→ **THE DATA**
BEGIN
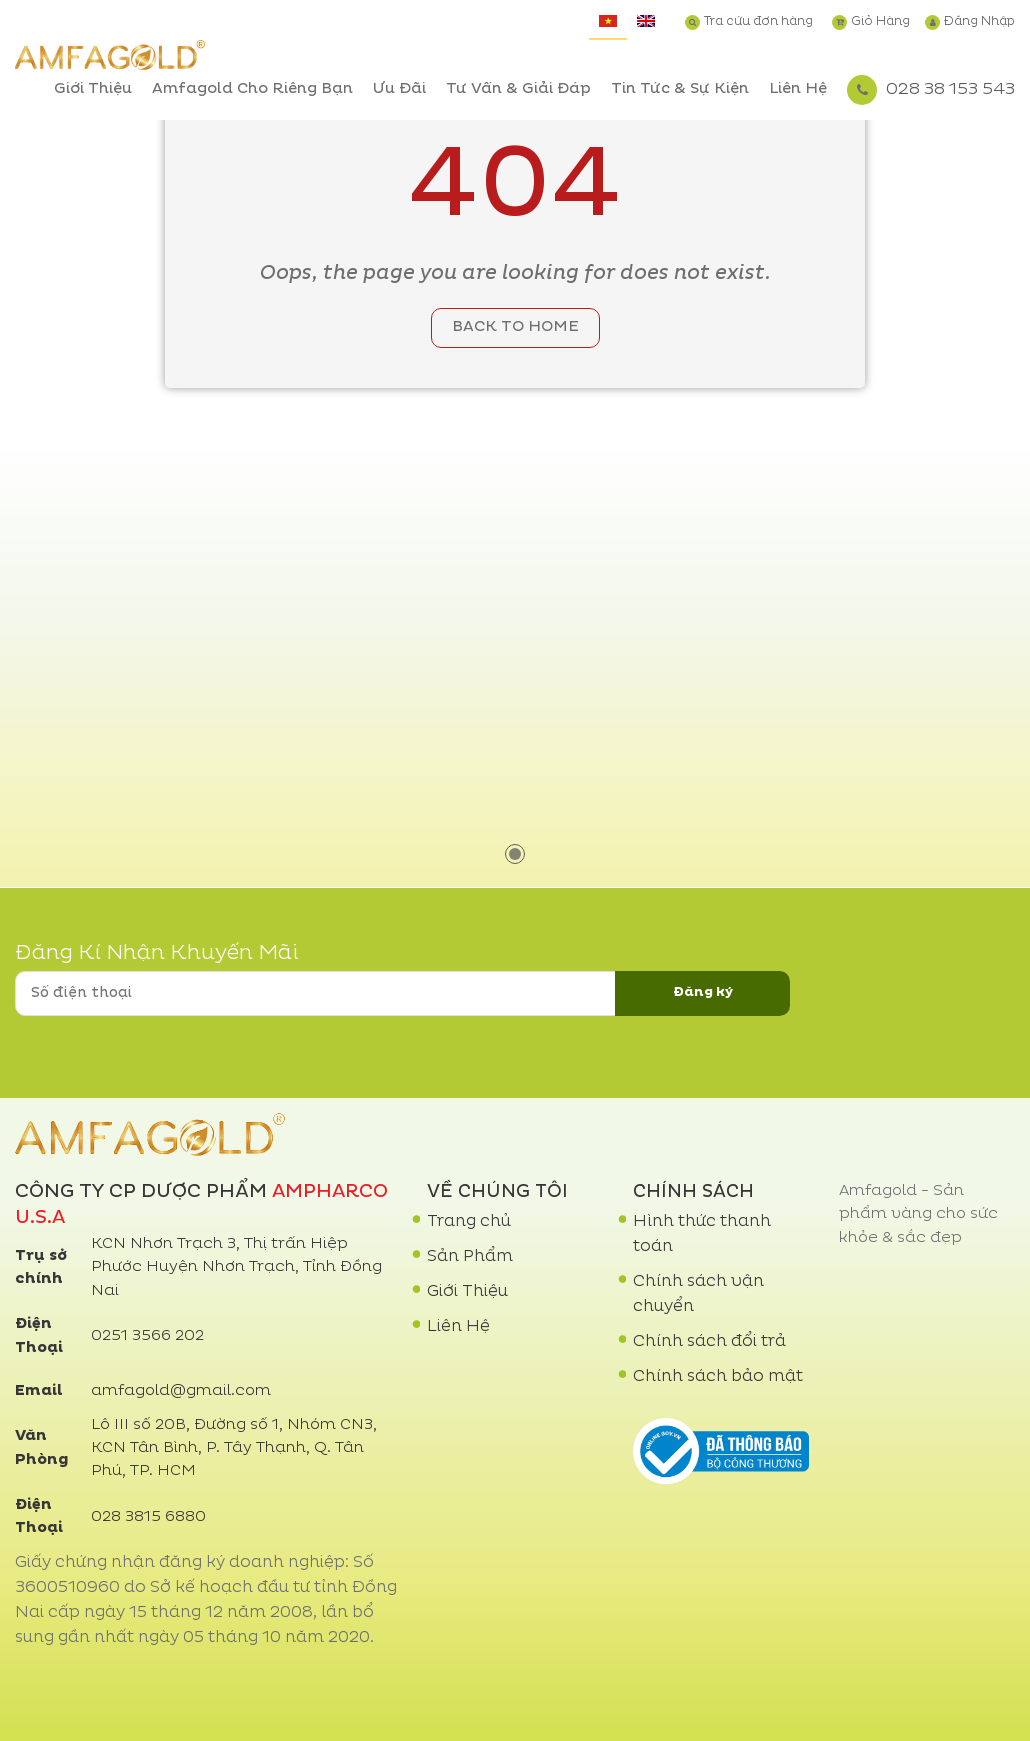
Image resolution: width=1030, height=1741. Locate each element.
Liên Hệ (798, 89)
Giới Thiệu (93, 89)
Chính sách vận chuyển (698, 1294)
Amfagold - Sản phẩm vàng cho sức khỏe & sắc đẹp (918, 1215)
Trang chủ (469, 1222)
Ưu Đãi (399, 89)
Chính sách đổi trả (709, 1342)
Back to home (515, 327)
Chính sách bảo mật (718, 1377)
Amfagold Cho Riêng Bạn (252, 89)
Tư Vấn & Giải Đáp (518, 89)
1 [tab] (515, 854)
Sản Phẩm (470, 1257)
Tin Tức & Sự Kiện (680, 89)
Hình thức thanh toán (702, 1234)
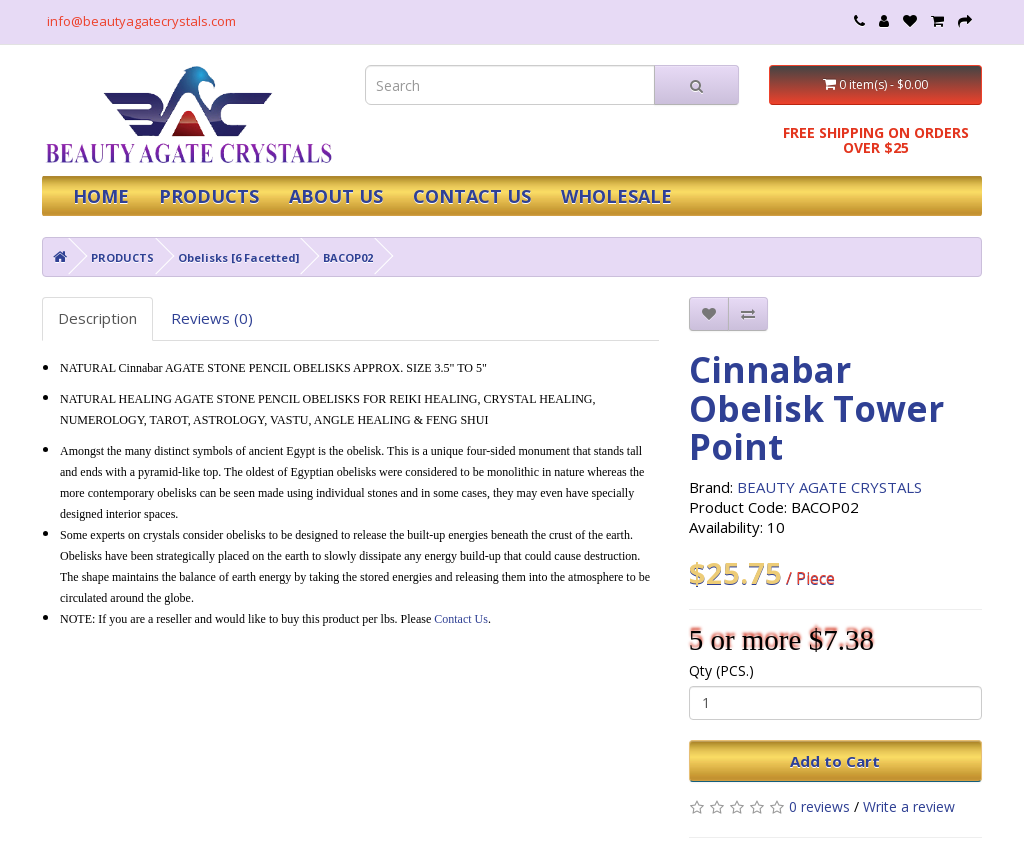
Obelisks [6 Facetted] (238, 257)
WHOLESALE (616, 196)
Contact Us (461, 619)
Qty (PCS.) (721, 670)
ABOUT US (336, 196)
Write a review (909, 806)
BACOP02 (348, 257)
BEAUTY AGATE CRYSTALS (829, 487)
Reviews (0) (212, 318)
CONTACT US (472, 196)
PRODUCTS (209, 196)
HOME (101, 196)
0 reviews (819, 806)
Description (97, 318)
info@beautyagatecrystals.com (141, 21)
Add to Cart (835, 761)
END
Please output every record above exactly as written, leaving out the pictures.

→ **ANSWER TO THE PROBLEM**
Image resolution: width=1030, height=1741. Locate each element.
Liên Hệ (798, 89)
Giới Thiệu (93, 89)
Chính sách vận chuyển (698, 1294)
Amfagold - Sản phẩm vàng cho sức khỏe & sắc đẹp (918, 1215)
Trang chủ (469, 1222)
Ưu Đãi (399, 89)
Chính sách đổi trả (709, 1342)
Back to home (515, 327)
Chính sách bảo mật (718, 1377)
Amfagold Cho Riêng Bạn (252, 89)
Tư Vấn & Giải Đáp (518, 89)
1 [tab] (515, 854)
Sản Phẩm (470, 1257)
Tin Tức & Sự Kiện (680, 89)
Hình thức thanh toán (702, 1234)
Obelisks [6 Facetted] (238, 257)
WHOLESALE (616, 196)
Contact Us (461, 619)
Qty (PCS.) (721, 670)
ABOUT US (336, 196)
Write a review (909, 806)
BACOP02 (348, 257)
BEAUTY AGATE CRYSTALS (829, 487)
Reviews (0) (212, 318)
CONTACT US (472, 196)
PRODUCTS (209, 196)
HOME (101, 196)
0 reviews (819, 806)
Description (97, 318)
info@beautyagatecrystals.com (141, 21)
Add to Cart (835, 761)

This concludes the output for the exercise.